転載元: 「【Cらて】都会を出てはいけない病【幻の例題】」 作者: 運営部 (Cindy) URL: https://www.cindythink.com/puzzle/9444
父は、事あるごとにマイアに電話やメールをしては、次はいつ帰るんだとしつこく聞いていた。

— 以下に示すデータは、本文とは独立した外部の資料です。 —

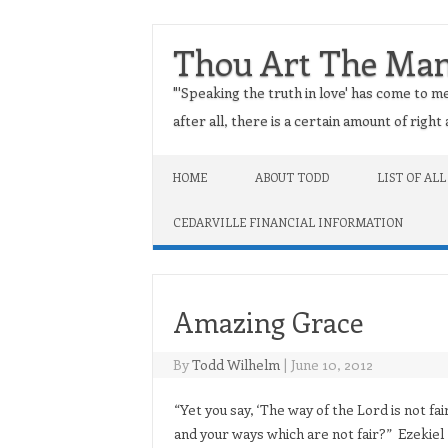
Thou Art The Ma
"'Speaking the truth in love' has come to me
after all, there is a certain amount of righ
Skip to content
HOME
ABOUT TODD
LIST OF ALL
CEDARVILLE FINANCIAL INFORMATION
Amazing Grace
By
Todd Wilhelm
|
June 10, 2012
“Yet you say, ‘The way of the Lord is not fai
and your ways which are not fair?” Ezekiel 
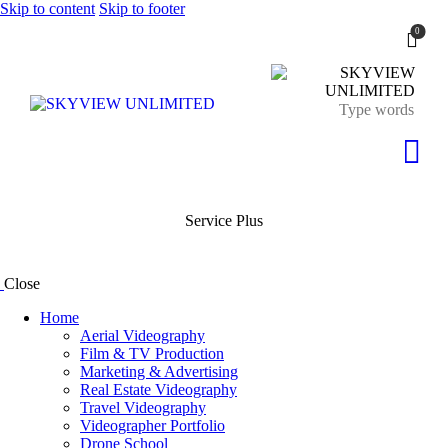
Skip to content
Skip to footer
0
Service Plus
Close
Home
Aerial Videography
Film & TV Production
Marketing & Advertising
Real Estate Videography
Travel Videography
Videographer Portfolio
Drone School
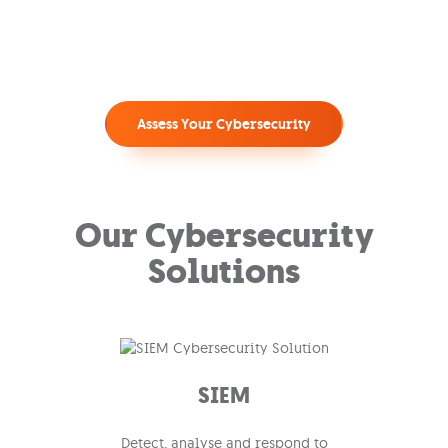
Assess Your Cybersecurity
Our Cybersecurity
Solutions
SIEM
Detect, analyse and respond to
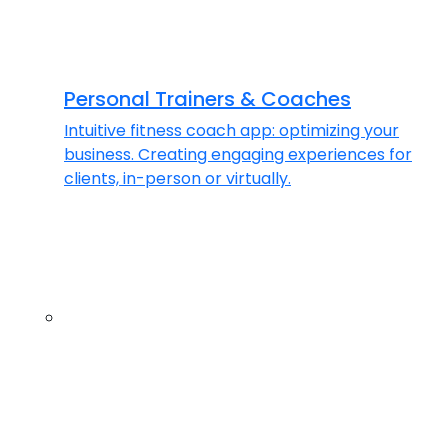
Personal Trainers & Coaches
Intuitive fitness coach app: optimizing your
business. Creating engaging experiences for
clients, in-person or virtually.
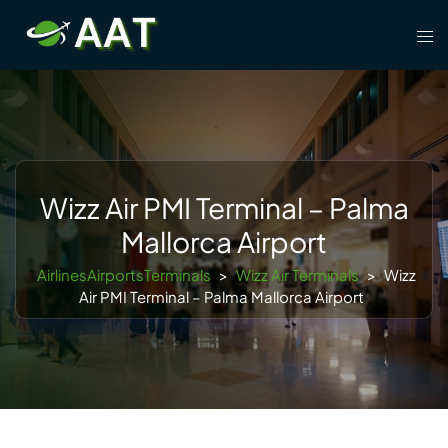
Skip
Tog
to
men
content
Wizz Air PMI Terminal – Palma
Mallorca Airport
AirlinesAirportsTerminals
>
Wizz Air Terminals
>
Wizz
Air PMI Terminal – Palma Mallorca Airport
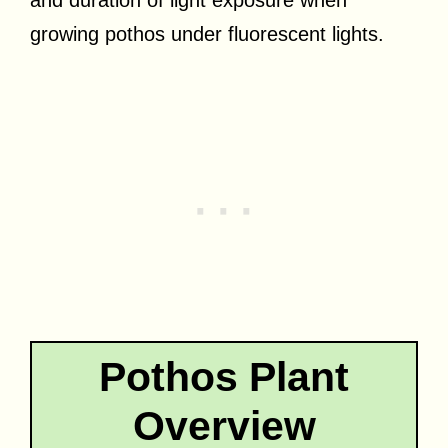
growing pothos under fluorescent lights.
Pothos Plant
Overview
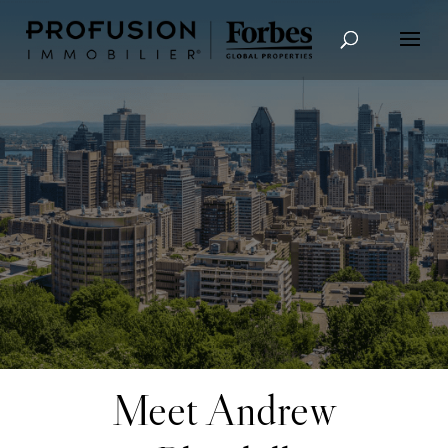
Advanced Search
Meet Andrew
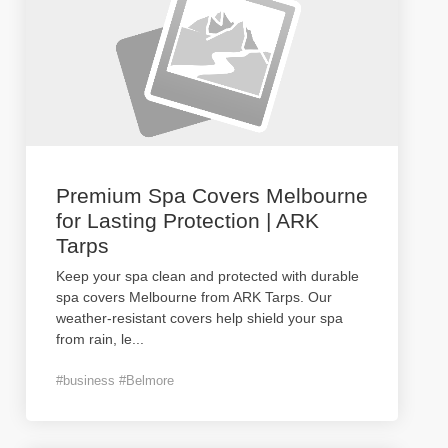
Premium Spa Covers Melbourne
for Lasting Protection | ARK
Tarps
Keep your spa clean and protected with durable
spa covers Melbourne from ARK Tarps. Our
weather-resistant covers help shield your spa
from rain, le
...
#business #Belmore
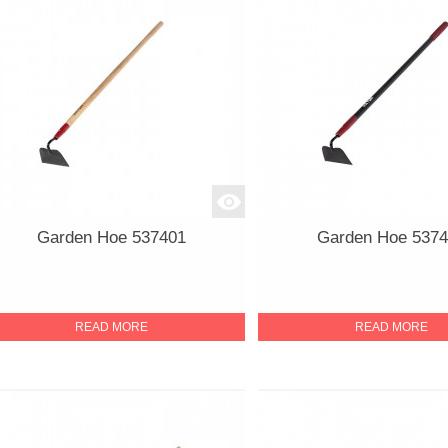
Garden Hoe 537401
Garden Hoe 537
READ MORE
READ MORE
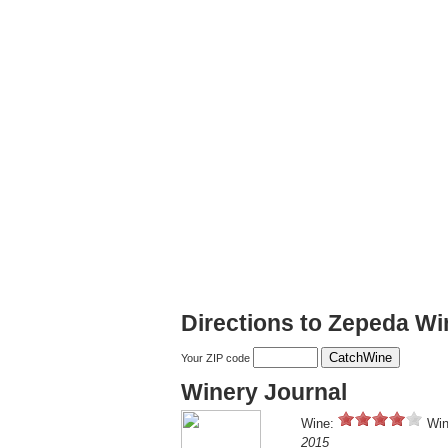
Directions to Zepeda Wi
Your ZIP code
Winery Journal
Wine:
Win
2015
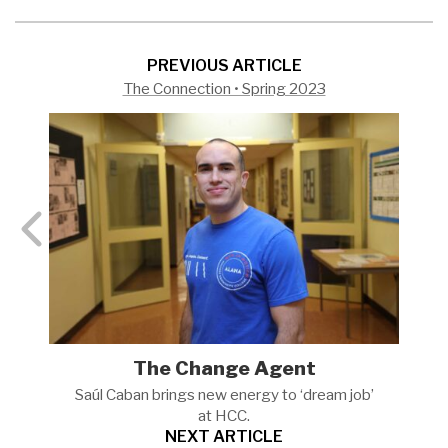
PREVIOUS ARTICLE
The Connection • Spring 2023
The Change Agent
Saúl Caban brings new energy to ‘dream job’
at
HCC.
NEXT ARTICLE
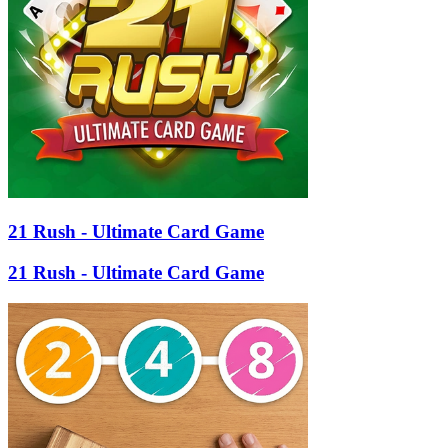
21 Rush - Ultimate Card Game
21 Rush - Ultimate Card Game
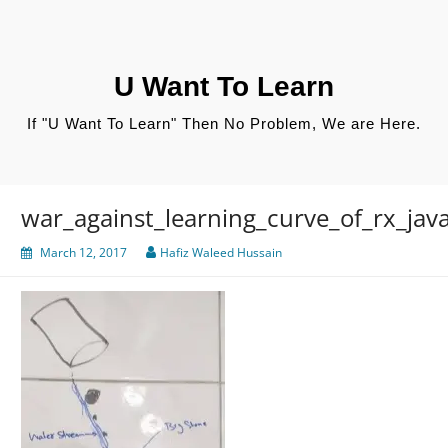
Skip
to
content
U Want To Learn
If "U Want To Learn" Then No Problem, We are Here.
war_against_learning_curve_of_rx_jav
March 12, 2017
Hafiz Waleed Hussain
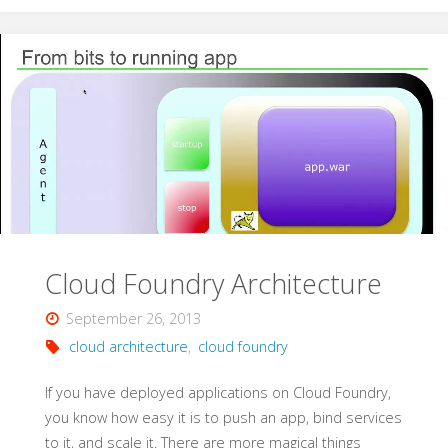
OSS
Cloud"
Cloud Foundry Architecture
September 26, 2013
cloud architecture
,
cloud foundry
If you have deployed applications on Cloud Foundry,
you know how easy it is to push an app, bind services
to it, and scale it. There are more magical things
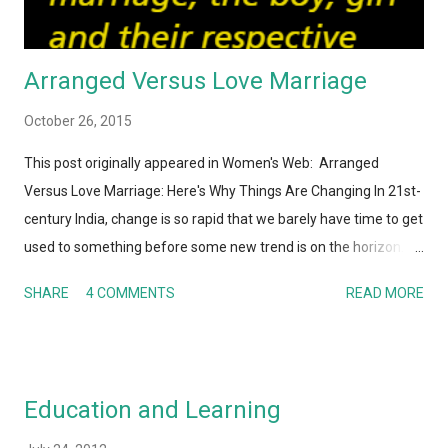
Arranged Versus Love Marriage
October 26, 2015
This post originally appeared in Women's Web: Arranged
Versus Love Marriage: Here's Why Things Are Changing In 21st-
century India, change is so rapid that we barely have time to get
used to something before some new trend is on the horizon.
And I'm not just talking about technology here. Whether it is
SHARE
4 COMMENTS
READ MORE
human behavior, relationships, societal or cultural norms, Indian
society – along with the rest of the world – today is hardly
recognizable to my parents or their parents. It's not a surprise
that the institution of marriage and the process of finding a life
Education and Learning
partner is also undergoing a metamorphosis. Perhaps this is
one of the areas where the gap between generations is the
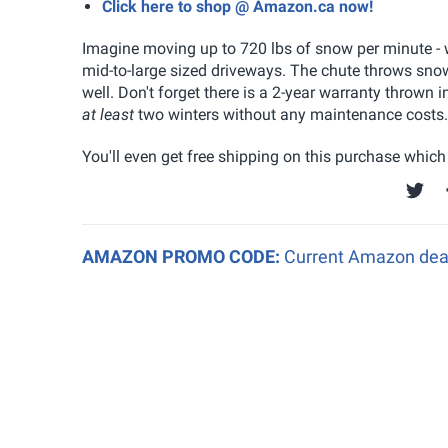
Click here to shop @ Amazon.ca now!
Imagine moving up to 720 lbs of snow per minute - wi
mid-to-large sized driveways. The chute throws snow
well. Don't forget there is a 2-year warranty thrown i
at least
two winters without any maintenance costs.
You'll even get free shipping on this purchase which i
AMAZON PROMO CODE:
Current Amazon deal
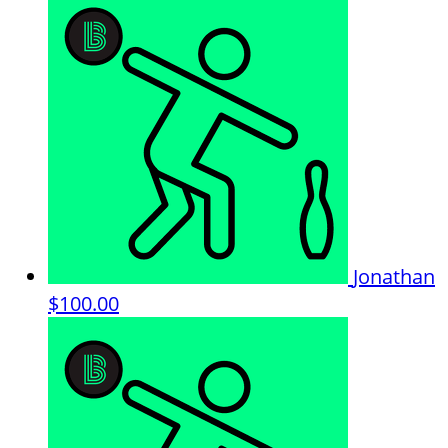
Jonathan
$100.00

今どきメールなんて使わないからというのを口実にほとんど無視する事が多かった。
そうこうしているうちに、父からの連絡の頻度は減り、いつのまにか連絡が来なくなったことに、マイアは気が付いていなかった。
だから、全く知らなかったんだ。
昨日母から、電話が来るその時まで──。
「おかえりなさい」
駅舎から出てきたマイアに、母は静かにそう言った。
ぐしぐしと袖で涙を拭い、ごめんなさいとマイアは小さく謝った。
母はそんな我が娘の頭を優しく撫で、帰りましょうとマイアに促した。
静かに頷き、時計台に背を向けて少し歩いた時だった。
『おぉ、マイア。久しぶりだな。また少し、背が大きくなったんじゃないか?』
マイアは思わず振り返り、時計台の足元で優しく微笑む父の姿が見えたような気がして──また、涙が一雫、頬を伝う。
「成人してるんだから……背、伸びるわけないじゃん」
ポツリと呟き、マイアは再び時計台に背を向けて、少し前を行く母の後を追いかけた。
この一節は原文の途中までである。